▶ [Problem statement]: Reproduce, exactly, the lines of the material below from the line containing "תל בנימין: באותו בניין ירדו ארבעה" through the line containing "וגבעתיים - עסקאות", with both end lines included and nothing else.

▶ [Working data]:
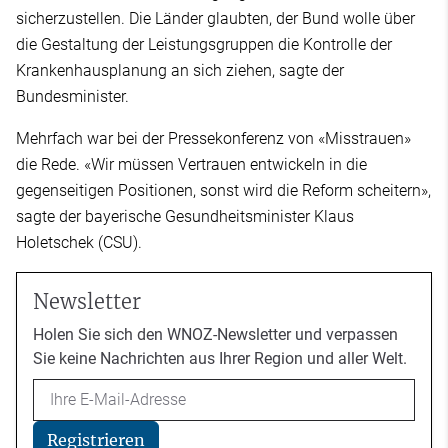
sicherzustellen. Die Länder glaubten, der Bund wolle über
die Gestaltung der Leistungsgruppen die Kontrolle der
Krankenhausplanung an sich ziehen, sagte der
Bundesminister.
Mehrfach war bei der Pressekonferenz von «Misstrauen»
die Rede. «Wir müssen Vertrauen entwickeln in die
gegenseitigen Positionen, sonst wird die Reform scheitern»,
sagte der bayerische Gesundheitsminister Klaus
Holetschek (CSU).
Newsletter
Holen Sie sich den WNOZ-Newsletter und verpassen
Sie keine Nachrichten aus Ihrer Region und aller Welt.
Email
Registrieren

* * *

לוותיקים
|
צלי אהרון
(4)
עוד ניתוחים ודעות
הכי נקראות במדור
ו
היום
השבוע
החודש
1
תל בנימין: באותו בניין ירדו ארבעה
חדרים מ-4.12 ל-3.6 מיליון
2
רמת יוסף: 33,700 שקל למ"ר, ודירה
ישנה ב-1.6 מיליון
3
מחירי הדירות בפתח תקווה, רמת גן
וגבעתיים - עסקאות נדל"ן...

▶ [Solution for this problem]:
תל בנימין: באותו בניין ירדו ארבעה
חדרים מ-4.12 ל-3.6 מיליון
2
רמת יוסף: 33,700 שקל למ"ר, ודירה
ישנה ב-1.6 מיליון
3
מחירי הדירות בפתח תקווה, רמת גן
וגבעתיים - עסקאות נדל"ן...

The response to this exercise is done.